SkyTrain

Le SkyTrain est le système de transport rapide sur rail qui dessert la région métropolitaine de Vancouver, en Colombie-Britannique. Il utilise principalement la technologie dite Système léger et automatisé sur rail (SLAR), un système de train automatisé circulant sur voie aérienne, bien que certaines sections soient souterraines ou au niveau de la rue. Il a été mis en service le 3 janvier 1986, peu avant Expo 86, l’exposition internationale tenue à Vancouver à l’occasion du centenaire de la fondation de la ville. Le système est exploité par TransLink, la Société de transport de la Côte Sud de la Colombie-Britannique. Au moment de sa mise en service, il était le premier réseau ferroviaire urbain sans conducteur au monde. Aujourd’hui, il compte encore parmi les plus grands réseaux de transport rapide sur rail automatisés au monde. Le SkyTrain possède 3 lignes reliant 53 stations dans 7 municipalités. Un prolongement de 6 stations en est à la phase de planification.

Histoire

Premier Tramway de Vancouver-Nord, 1907
Voiture du B.C. Electric Railway Company avec le conducteur Dick Fawcett et le mécanicien Walter King (1907).

Vancouver perd son réseau de transport public sur rail quand la British Columbia Electric Railway Company (BCER) décide de le remplacer par des autobus dans les années 1950. L’achalandage du tramway déclinait depuis des années à cause de l’augmentation du nombre d’autobus et d’automobiles. Après plusieurs décennies d’utilisation, notamment pendant les périodes de la grande dépression et de la guerre, où l’entretien et les améliorations sont réduits au minimum, le service de tramway est abandonné par BCER en 1955. De même, le réseau ferroviaire interurbain qui reliait Vancouver aux autres municipalités du Lower Mainland cesse ses activités en 1958.

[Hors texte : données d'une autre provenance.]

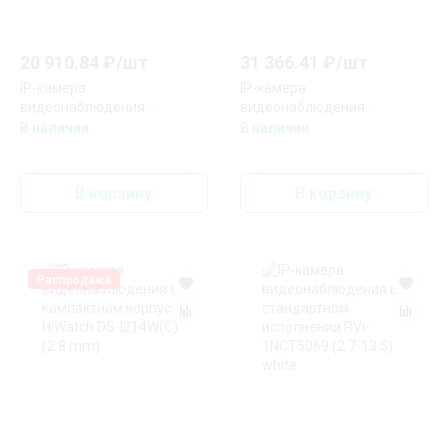
20 910.84
₽/
шт
31 366.41
₽/
шт
IP-камера
IP-камера
видеонаблюдения
видеонаблюдения
скоростная купольная
скоростная купольная
В наличии
В наличии
Uniview IPC6612SR-X25-VG
Uniview IPC6612SR-X33-VG
В корзину
В корзину
Распродажа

Dans les années d’après-guerre, à Vancouver comme dans bien d’autres villes nord-américaines, les planificateurs favorisent les autoroutes comme solution aux problèmes de circulation. Cependant, le réseau d’autoroutes prévu pour Vancouver n’est jamais réalisé à cause de l’opposition populaire, principalement celle des collectivités touchées. Les seules parties du réseau effectivement construites sont les viaducs Georgia et Dunsmuir qui relient le centre-ville à Vancouver-Est. Ces viaducs traversent une zone où une partie de la baie de False Creek et, plus tard, des gares de triage, divisaient autrefois la ville. Ils sont complétés en 1972 et le conseil municipal vote leur démolition en 1975. (Voir aussi Hogan’s Alley.)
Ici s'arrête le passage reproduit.